One more example from another highly competitive, commodity industry – consumer electronics:

Yes the iPad is an amazing product but let’s face it – it has a lot of competition and from a hardware perspective most of the competing products are almost identical.

Yet look at this commercial – it’s an ad about the remarkable cover that you can get for your iPad. Not one word or mention about the device’s features, benefits or specifications.

Notice in all three of the examples the actual product being sold is a commodity and what makes it remarkable is something totally peripheral to what you are buying.
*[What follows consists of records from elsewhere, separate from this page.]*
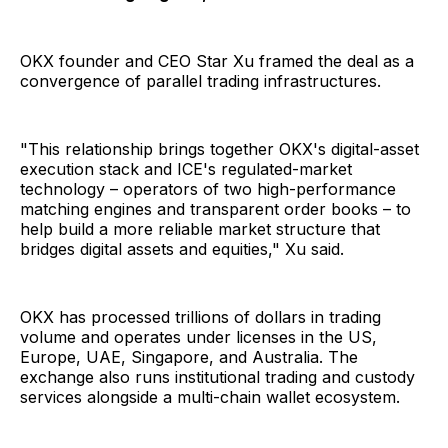
OKX founder and CEO Star Xu framed the deal as a
convergence of parallel trading infrastructures.
"This relationship brings together OKX's digital-asset
execution stack and ICE's regulated-market
technology – operators of two high-performance
matching engines and transparent order books – to
help build a more reliable market structure that
bridges digital assets and equities," Xu said.
OKX has processed trillions of dollars in trading
volume and operates under licenses in the US,
Europe, UAE, Singapore, and Australia. The
exchange also runs institutional trading and custody
services alongside a multi-chain wallet ecosystem.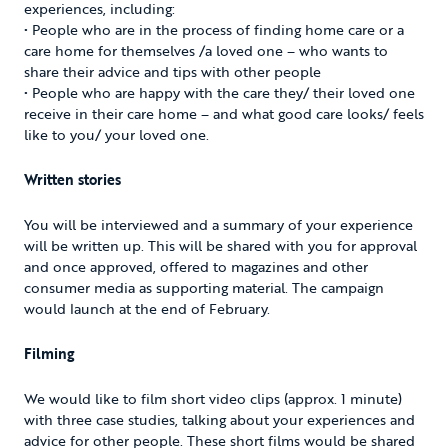
experiences, including:
• People who are in the process of finding home care or a
care home for themselves /a loved one – who wants to
share their advice and tips with other people
• People who are happy with the care they/ their loved one
receive in their care home – and what good care looks/ feels
like to you/ your loved one.
Written stories
You will be interviewed and a summary of your experience
will be written up. This will be shared with you for approval
and once approved, offered to magazines and other
consumer media as supporting material. The campaign
would launch at the end of February.
Filming
We would like to film short video clips (approx. 1 minute)
with three case studies, talking about your experiences and
advice for other people. These short films would be shared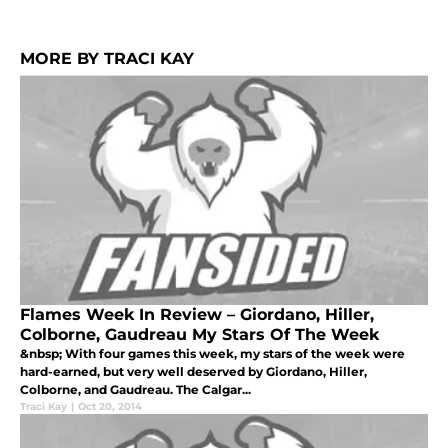
MORE BY TRACI KAY
Flames Week In Review – Giordano, Hiller,
Colborne, Gaudreau My Stars Of The Week
&nbsp; With four games this week, my stars of the week were
hard-earned, but very well deserved by Giordano, Hiller,
Colborne, and Gaudreau. The Calgar...
Traci Kay
|
Oct 20, 2014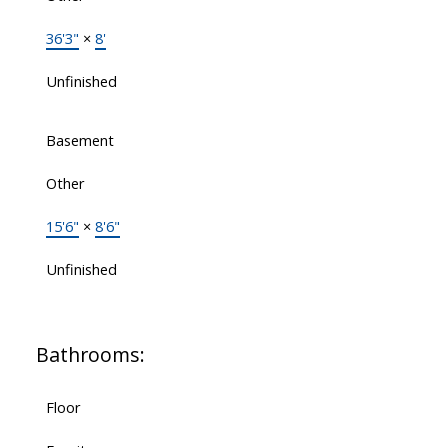
36'3"
×
8'
Unfinished
Basement
Other
15'6"
×
8'6"
Unfinished
Bathrooms:
Floor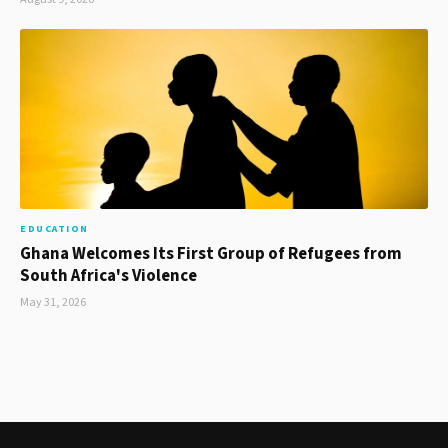
EDUCATION
Ghana Welcomes Its First Group of Refugees from
South Africa's Violence
May 31, 2026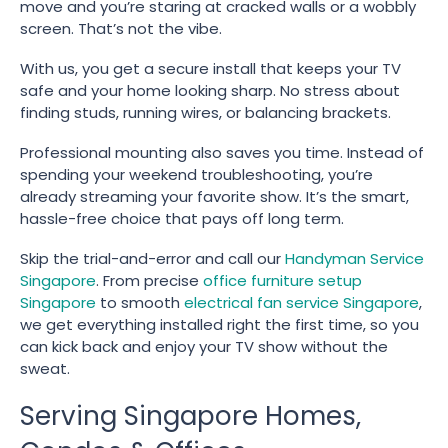
move and you’re staring at cracked walls or a wobbly
screen. That’s not the vibe.
With us, you get a secure install that keeps your TV
safe and your home looking sharp. No stress about
finding studs, running wires, or balancing brackets.
Professional mounting also saves you time. Instead of
spending your weekend troubleshooting, you’re
already streaming your favorite show. It’s the smart,
hassle-free choice that pays off long term.
Skip the trial-and-error and call our
Handyman Service
Singapore
. From precise
office furniture setup
Singapore
to smooth
electrical fan service Singapore
,
we get everything installed right the first time, so you
can kick back and enjoy your TV show without the
sweat.
Serving Singapore Homes,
Yet the seller can and does, command premium pricing because they are selling a remarkable experience. Not only is the customer happy to pay the premium but in fact rewards the seller by spreading the message about their product or service. Why? Because we all want to share things and experiences that are remarkable.

What can you do in your business that’s remarkable?

3 thoughts on “How To Charge High Prices For Your Products And Services”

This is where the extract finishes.